§ What to produce
Everything in the entries below should be restated exactly, except for the pictures.

-- Given data follows --

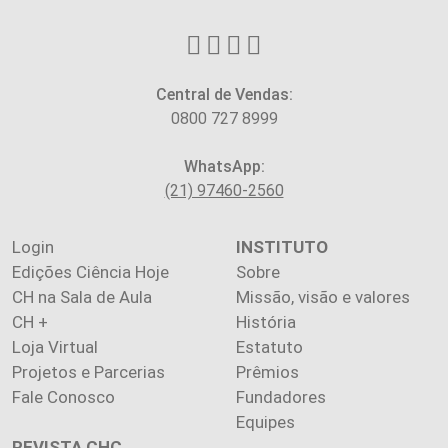
Central de Vendas:
0800 727 8999
WhatsApp:
(21) 97460-2560
Login
INSTITUTO
Edições Ciência Hoje
Sobre
CH na Sala de Aula
Missão, visão e valores
CH +
História
Loja Virtual
Estatuto
Projetos e Parcerias
Prêmios
Fale Conosco
Fundadores
Equipes
REVISTA CHC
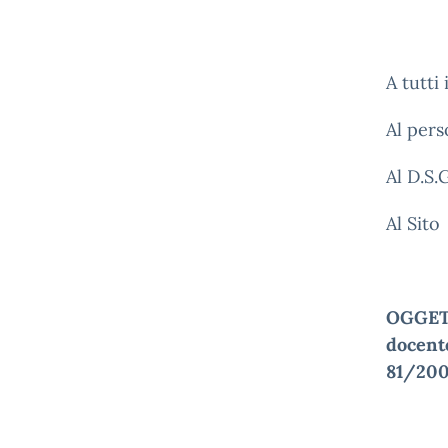
A tutti
Al pers
Al D.S.G
Al Sito
OGGETT
docente
81/20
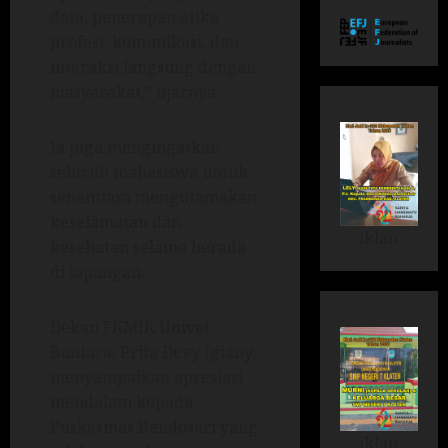
data, penerapan etika
profesi, komunikasi, dan
interaksi langsung dengan
masyarakat,” ujarnya.
Ia juga mengingatkan
seluruh mahasiswa untuk
senantiasa mengutamakan
keselamatan dan
iklan
kesehatan selama berada
di lapangan.
Dekan FKMIK Univet
Bantara, Prita Devy Igiany,
menyampaikan apresiasi
mendalam kepada
Puskesmas Bendosari yang
iklan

-- Given data concluded --

§ Exercise output
Central de Vendas:
0800 727 8999
WhatsApp:
(21) 97460-2560
Login
INSTITUTO
Edições Ciência Hoje
Sobre
CH na Sala de Aula
Missão, visão e valores
CH +
História
Loja Virtual
Estatuto
Projetos e Parcerias
Prêmios
Fale Conosco
Fundadores
Equipes
REVISTA CHC
A tutti
Al pers
Al D.S.G
Al Sito
OGGETT
docente
81/20
data, penerapan etika
profesi, komunikasi, dan
interaksi langsung dengan
masyarakat,” ujarnya.
Ia juga mengingatkan
seluruh mahasiswa untuk
senantiasa mengutamakan
keselamatan dan
iklan
kesehatan selama berada
di lapangan.
Dekan FKMIK Univet
Bantara, Prita Devy Igiany,
menyampaikan apresiasi
mendalam kepada
Puskesmas Bendosari yang
iklan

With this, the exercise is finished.